Business
Intelligence: Strategically Relevant?
IN
TODAY'S BUSINESS ENVIRONMENT, SENIOR executives are focused
on differentiating their business strategies, and are looking
for answers to their persistent questions including: What
characteristics do our most profitable customers share, and
how can we serve them better? Where are we spending money
and seeing the best returns? The challenge is to provide each
knowledge worker with a focused view into the right business
intelligence information in order to tighten the time frames
throughout the decision cycle. BI systems help managers address
tactical and strategic issues:
•
Operational or tactical questions help line managers plan
their regular operations. Such questions include: "What
is the current production volume?" Or “What were the
sales from the western region last week?” These questions
can be answered by running fairly simple queries or by generating
periodic reports.
• Strategic questions are tougher to answer. BI queries or
reports alone cannot answer strategic questions like “What
is the impact of SARS on our projections for Fiscal'04 forecasts?
”or “How much will we save by outsourcing our call center
to a BPO in India?” However, BI reports and queries form the
basis for further analysis and research to aid executives'
address such strategic issues.
Business
Intelligence implementations aim to answer these kinds of
questions, which directly impact the bottom line. However,
typical BI implementations are notorious for cost overruns
and over-promising but failing to deliver.
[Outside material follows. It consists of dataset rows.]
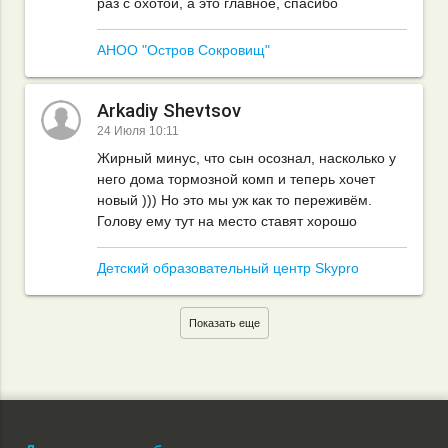
раз с охотой, а это главное, спасибо
АНОО "Остров Сокровищ"
Arkadiy Shevtsov
24 Июля 10:11
Жирный минус, что сын осознал, насколько у
него дома тормозной комп и теперь хочет
новый ))) Но это мы уж как то переживём.
Голову ему тут на место ставят хорошо
Детский образовательный центр Skypro
Показать еще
The continuing
slump in the U.S. and global economies has made business leaders
extremely vary of promises offered by technical initiatives.
Adding to this mood of caution is the ongoing debate on the
strategic importance of Information Technology and the commoditization
of technology solutions.
Is IT Strategically Relevant?
Recent articles in the business press have stirred debate
on the role of IT in an organization's business strategy.
Professor Nicholas Carr, in the May'03 issue of Harvard Business
Review, argues that as information technology's power and
ubiquity have grown, its strategic importance has diminished.
He says “technology's potential for differentiating one company
from the pack - its strategic potential-inexorably declines
as it becomes accessible and affordable to all…are becoming
costs of doing business that must be paid by all but provide
distinction to none.”
Executive management in large organizations has begun to recognize
the fact that in most cases, IT does not form the core competency,
and may not even form a part of the strategic mix. Widespread
deployment of Web Services and On-Demand services (getting
a big push from IBM and HP) will further mitigate the need
to own and manage large in-house application systems
Commoditization
of Information Technology
Business leaders are becoming aware of the commoditization
of software solutions. Software offerings from different vendors
are starting to look distinctly similar, with very little
differential in terms of functionality or underlying technologies.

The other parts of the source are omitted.